Patients prescribed empagliflozin in real-world settings differ substantially from those enrolled in the EMPA-REG RCT. Using electronic health records, we demonstrate that the mortality benefit observed in EMPA-REG extends to a broader, more diverse real-world population, including those excluded from the original RCT. These findings provide a novel source of real-world evidence supporting the wider use of empagliflozin in routine clinical practice.

Funding

DKR, NIHR Doctoral Fellow (NIHR304689), is funded by the NIHR for this research project. RHK is funded by UK Research and Innovation (Future Leaders Fellowship). EW is funded by a Wellcome Senior Research Fellowship (grant number 224485/Z/21/Z).

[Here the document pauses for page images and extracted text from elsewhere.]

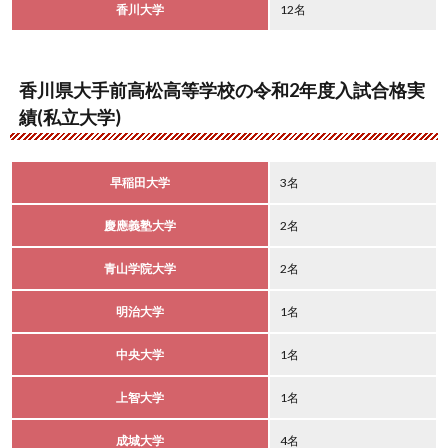
香川大学
12名
香川県大手前高松高等学校の令和2年度入試合格実
績(私立大学)
早稲田大学
3名
慶應義塾大学
2名
青山学院大学
2名
明治大学
1名
中央大学
1名
上智大学
1名
成城大学
4名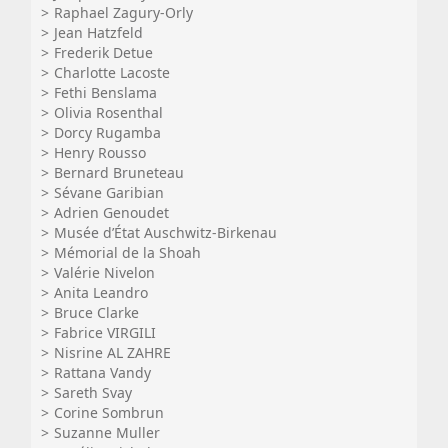
Raphael Zagury-Orly
Jean Hatzfeld
Frederik Detue
Charlotte Lacoste
Fethi Benslama
Olivia Rosenthal
Dorcy Rugamba
Henry Rousso
Bernard Bruneteau
Sévane Garibian
Adrien Genoudet
Musée d’État Auschwitz-Birkenau
Mémorial de la Shoah
Valérie Nivelon
Anita Leandro
Bruce Clarke
Fabrice VIRGILI
Nisrine AL ZAHRE
Rattana Vandy
Sareth Svay
Corine Sombrun
Suzanne Muller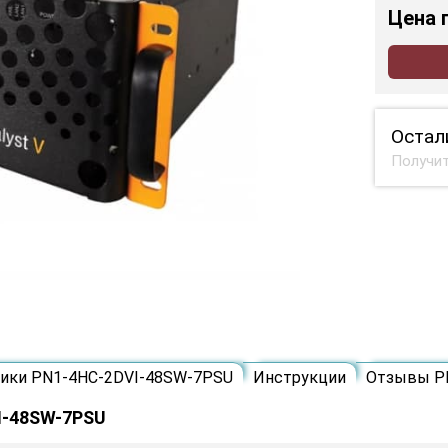
Цена
Остал
Получит
тики PN1-4HC-2DVI-48SW-7PSU
Инструкции
Отзывы P
I-48SW-7PSU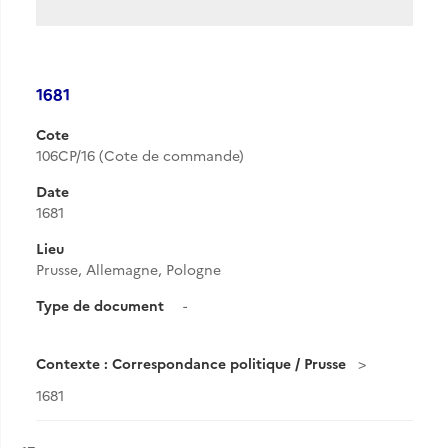
1681
Cote
106CP/16 (Cote de commande)
Date
1681
Lieu
Prusse, Allemagne, Pologne
Type de document
-
Contexte : Correspondance politique / Prusse
1681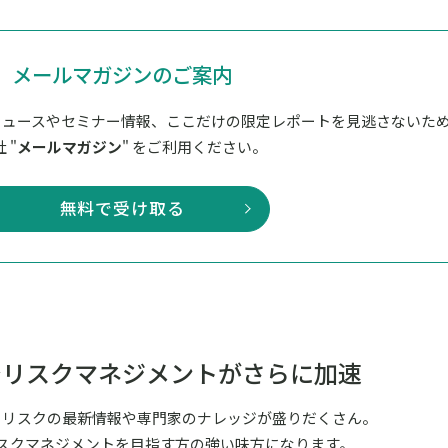
メールマガジンのご案内
ニュースやセミナー情報、ここだけの限定レポートを見逃さないた
 "
メールマガジン
" をご利用ください。
無料で受け取る
でリスクマネジメントがさらに加速
るリスクの最新情報や専門家のナレッジが盛りだくさん。
スクマネジメントを目指す方の強い味方になります。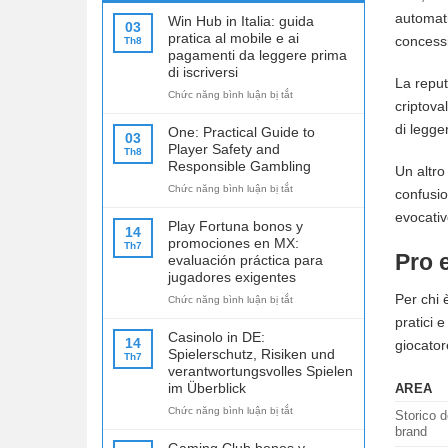
automati
Win Hub in Italia: guida
03
pratica al mobile e ai
concessi
Th8
pagamenti da leggere prima
di iscriversi
La reput
ở
Chức năng bình luận bị tắt
criptova
Win
Hub
di legge
One: Practical Guide to
03
in
Player Safety and
Th8
Italia:
Responsible Gambling
Un altro
guida
ở
Chức năng bình luận bị tắt
pratica
confusio
One:
al
evocativ
Practical
mobile
Play Fortuna bonos y
14
Guide
e
promociones en MX:
Th7
to
ai
Pro e
evaluación práctica para
Player
pagamenti
jugadores exigentes
Safety
da
Per chi 
ở
Chức năng bình luận bị tắt
and
leggere
Play
Responsible
prima
pratici 
Fortuna
Gambling
di
Casinolo in DE:
14
giocator
bonos
iscriversi
Spielerschutz, Risiken und
Th7
y
verantwortungsvolles Spielen
promociones
im Überblick
AREA
en
ở
Chức năng bình luận bị tắt
MX:
Storico d
Casinolo
evaluación
brand
in
práctica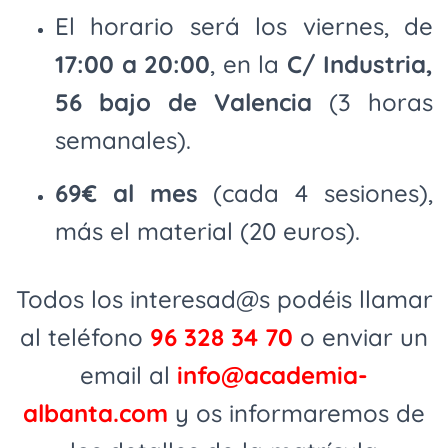
El horario será los viernes, de
17:00 a 20:00
, en la
C/ Industria,
56 bajo de Valencia
(3 horas
semanales).
69€ al mes
(cada 4 sesiones),
más el material (20 euros).
Todos los interesad@s podéis llamar
al teléfono
96 328 34 70
o enviar un
email al
info@academia-
albanta.com
y os informaremos de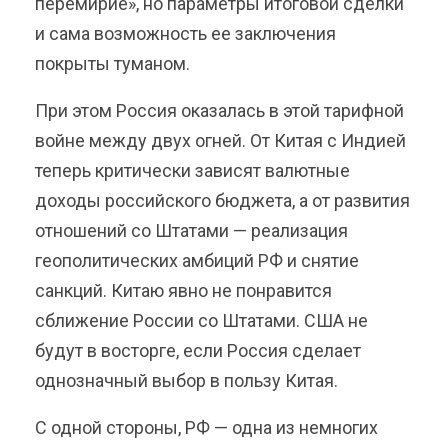
перемирие», но параметры итоговой сделки
и сама возможность ее заключения
покрыты туманом.
При этом Россия оказалась в этой тарифной
войне между двух огней. От Китая с Индией
теперь критически зависят валютные
доходы российского бюджета, а от развития
отношений со Штатами — реализация
геополитических амбиций РФ и снятие
санкций. Китаю явно не понравится
сближение России со Штатами. США не
будут в восторге, если Россия сделает
однозначный выбор в пользу Китая.
С одной стороны, РФ — одна из немногих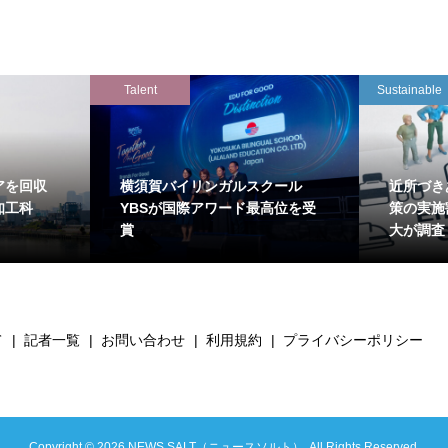
Talent
Sustainable
アを回収
横須賀バイリンガルスクール
近所づき
知工科
YBSが国際アワード最高位を受
策の実施
賞
大が調査
て
記者一覧
お問い合わせ
利用規約
プライバシーポリシー
Copyright ©
2026
NEWS SALT（ニュースソルト）. All Rights Reserved.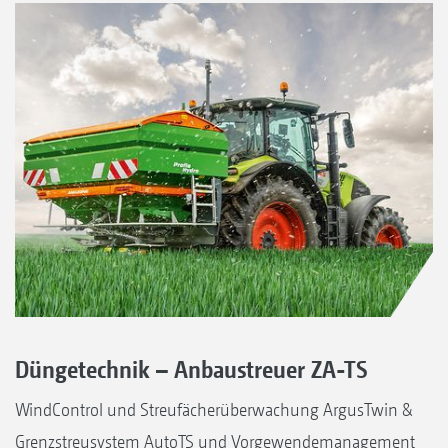
Düngetechnik – Anbaustreuer ZA-TS
WindControl und Streufächerüberwachung ArgusTwin &
Grenzstreusystem AutoTS und Vorgewendemanagement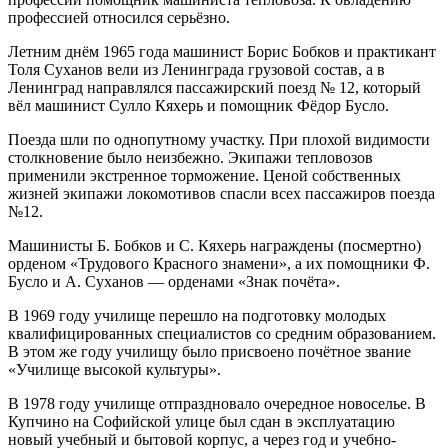
профессией относился серьёзно.
Летним днём 1965 года машинист Борис Бобков и практикант
Толя Суханов вели из Ленинграда грузовой состав, а в
Ленинград направлялся пассажирский поезд № 12, который
вёл машинист Сулло Кяхерь и помощник Фёдор Бусло.
Поезда шли по однопутному участку. При плохой видимости
столкновение было неизбежно. Экипажи тепловозов
применили экстренное торможение. Ценой собственных
жизней экипажи локомотивов спасли всех пассажиров поезда
№12.
Машинисты Б. Бобков и С. Кяхерь награждены (посмертно)
орденом «Трудового Красного знамени», а их помощники Ф.
Бусло и А. Суханов — орденами «Знак почёта».
В 1969 году училище перешло на подготовку молодых
квалифицированных специалистов со средним образованием.
В этом же году училищу было присвоено почётное звание
«Училище высокой культуры».
В 1978 году училище отпраздновало очередное новоселье. В
Купчино на Софийской улице был сдан в эксплуатацию
новый учебный и бытовой корпус, а через год и учебно-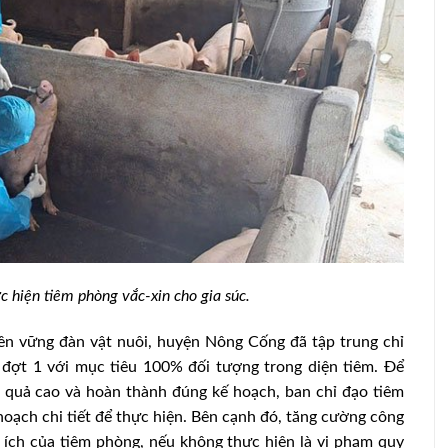
 hiện tiêm phòng vắc-xin cho gia súc.
25: Tăng
Khẩn trương tái đàn, khôi phục sản
xuất chăn nuôi sau bão lũ
ền vững đàn vật nuôi, huyện Nông Cống đã tập trung chỉ
đợt 1 với mục tiêu 100% đối tượng trong diện tiêm. Để
 quả cao và hoàn thành đúng kế hoạch, ban chỉ đạo tiêm
oạch chi tiết để thực hiện. Bên cạnh đó, tăng cường công
i ích của tiêm phòng, nếu không thực hiện là vi phạm quy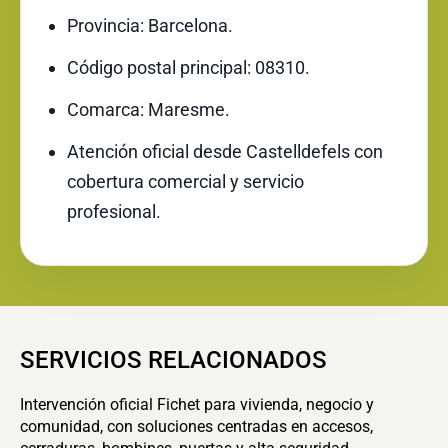
Provincia: Barcelona.
Código postal principal: 08310.
Comarca: Maresme.
Atención oficial desde Castelldefels con
cobertura comercial y servicio
profesional.
SERVICIOS RELACIONADOS
Intervención oficial Fichet para vivienda, negocio y
comunidad, con soluciones centradas en accesos,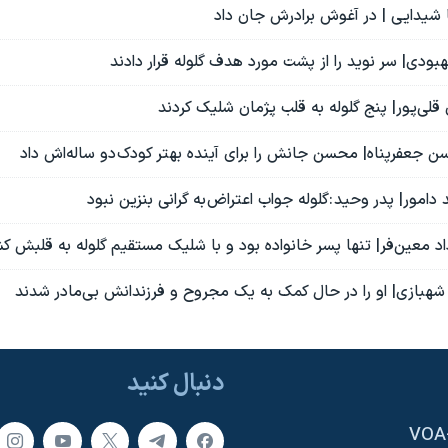
ا شیدایی | در آغوش برادرش جان داد
هبودی| سر نوید را از پشت مورد هدف گلوله قرار دادند
قلی‌پور| پنج گلوله به قلب پژمان شلیک کردند
ن جعفرپناه| محسن جانش را برای آینده بهتر کودک دو ساله‌اش داد
دامور| پدر وحید :گلوله جواب اعتراض به گرانی بنزین نبود
د معین‌فر| تنها پسر خانواده بود و با شلیک مستقیم گلوله به قلبش 
 شهبازی| او را در حال کمک به یک مجروح و فرزندانش بی‌مادر شدند
دنبال کنید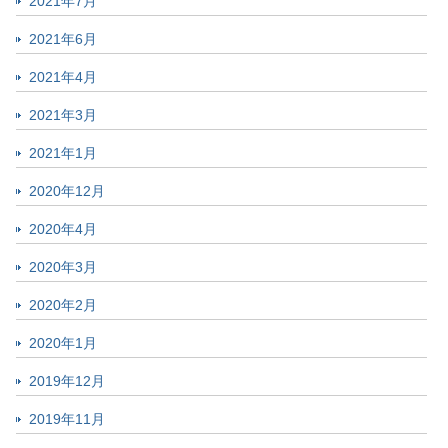
2021年7月
2021年6月
2021年4月
2021年3月
2021年1月
2020年12月
2020年4月
2020年3月
2020年2月
2020年1月
2019年12月
2019年11月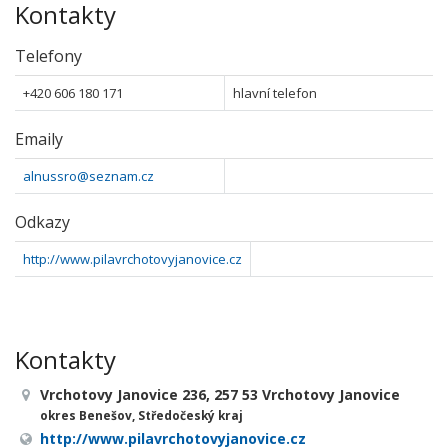
Kontakty
Telefony
+420 606 180 171
hlavní telefon
Emaily
alnussro@seznam.cz
Odkazy
http://www.pilavrchotovyjanovice.cz
Kontakty
Vrchotovy Janovice 236, 257 53 Vrchotovy Janovice
okres Benešov, Středočeský kraj
http://www.pilavrchotovyjanovice.cz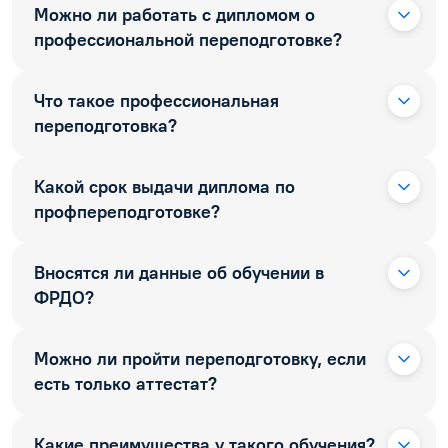
Можно ли работать с дипломом о
профессиональной переподготовке?
Что такое профессиональная
переподготовка?
Какой срок выдачи диплома по
профпереподготовке?
Вносятся ли данные об обучении в
ФРДО?
Можно ли пройти переподготовку, если
есть только аттестат?
Какие преимущества у такого обучения?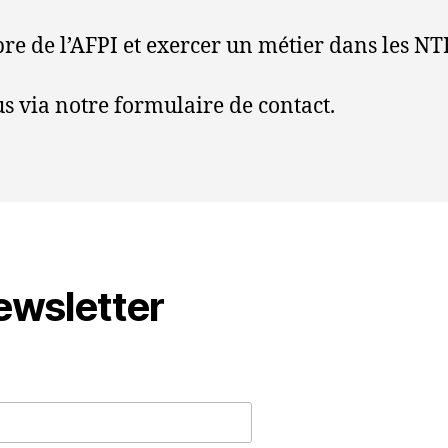
re de l’AFPI et exercer un métier dans les NT
s via notre formulaire de contact.
ewsletter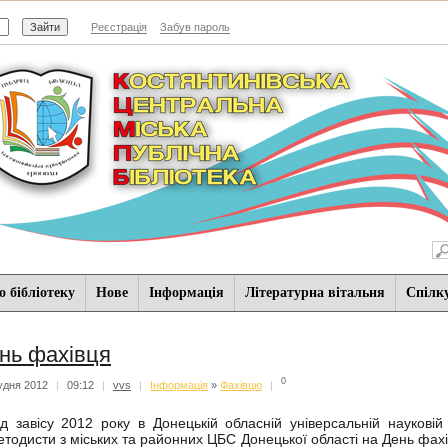
Реєстрація
Забув пароль
 бібліотеку
Нове
Iнформацiя
Літературна вітальня
Спiлк
нь фахівця
0
удня 2012
|
09:12
|
vvs
|
Iнформацiя
»
Фахівцю
|
ід завісу 2012 року в Донецькій обласній універсальній науковій 
етодисти з міських та районних ЦБС Донецької області на День фах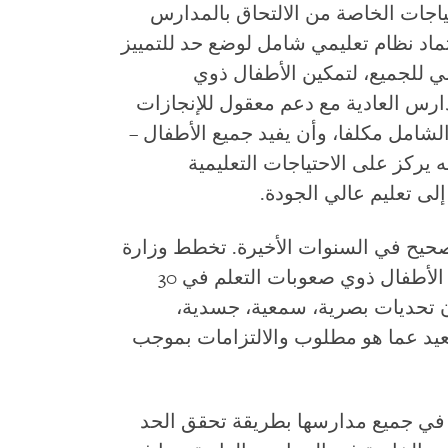
ياجات الخاصة من الالتحاق بالمدارس
تماد نظام تعليمي شامل لوضع حد للتمييز
 للجميع، لتمكين الأطفال ذوي
ارس العادية مع دعم معقول للإنجازات
 الشامل مكلفا، وأن يفيد جميع الأطفال –
 يركز على الاحتياجات التعليمية
لى تعليم عالي الجودة.
صحيح في السنوات الأخيرة. تخطط وزارة
التعليم لبرنامج تجريبي لعام 2018 يشمل الأطفال ذوي صعوبات التعلم في 30
 تحديات بصرية، سمعية، جسدية،
 يزال بعيد عما هو مطلوب والالتزامات بموجب
ل في جميع مدارسها بطريقة تحقق الحد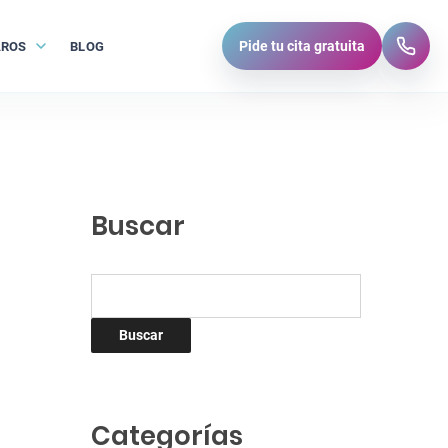
Pide tu cita gratuita
AROS
BLOG
A
b
r
i
r
s
u
b
m
e
n
Buscar
ú
Buscar:
Categorías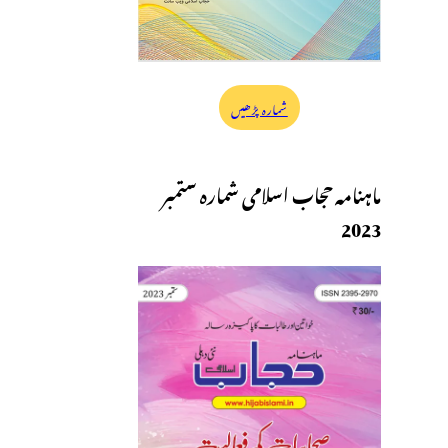
شمارہ پڑھیں
ماہنامہ حجاب اسلامی شمارہ ستمبر
2023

RTL is supported by the National Institute for Health Research University College London Hospitals Biomedical Research Centre, the UCL British Heart Foundation Accelerator (AA/18/6/34223), the MRC/NIHR Rare Disease Research UK Cardiovascular Initiative.

Evidence before this study

  • Randomised controlled trials (RCTs), including the seminal EMPA-REG RCT, have shown that empagliflozin, a sodium-glucose co-transporter-2 inhibitor (SGLT2i), significantly reduces mortality in people with type 2 diabetes (T2DM) and established atherosclerotic cardiovascular disease.

  • There is growing interest in expanding SGLT2i use to broader populations, with draft UK National Institute for Health and Care Excellence (NICE) 2025 guidelines proposing it as first-line therapy for all people with T2DM, in combination with metformin.

  • Given the growing divergence between RCT evidence and proposed universal use of SGLT2i in T2DM management, the real-world effectiveness of empagliflozin, particularly among patients under-represented in RCTs, remains uncertain.

Added value of this study

  • Using the trial emulation framework in UK primary care data, we demonstrate that the population receiving empagliflozin in current practice already differs substantially to the population enrolled in the EMPA-REG RCT.

  • We demonstrate that relaxing the stringent RCT eligibility criteria imposed by EMPA-REG RCT did not alter the treatment effect in real-world populations, with strong evidence of a mortality benefit in people, regardless of RCT eligibility status.

Implications of all the available evidence

  • These results support broader use of empagliflozin in T2DM management, beyond the eligibility criteria of landmark RCTs.

  • These findings provide critical real-world evidence supporting a universal SGLT2i strategy in T2DM management, which is of direct relevance to current guideline deliberations.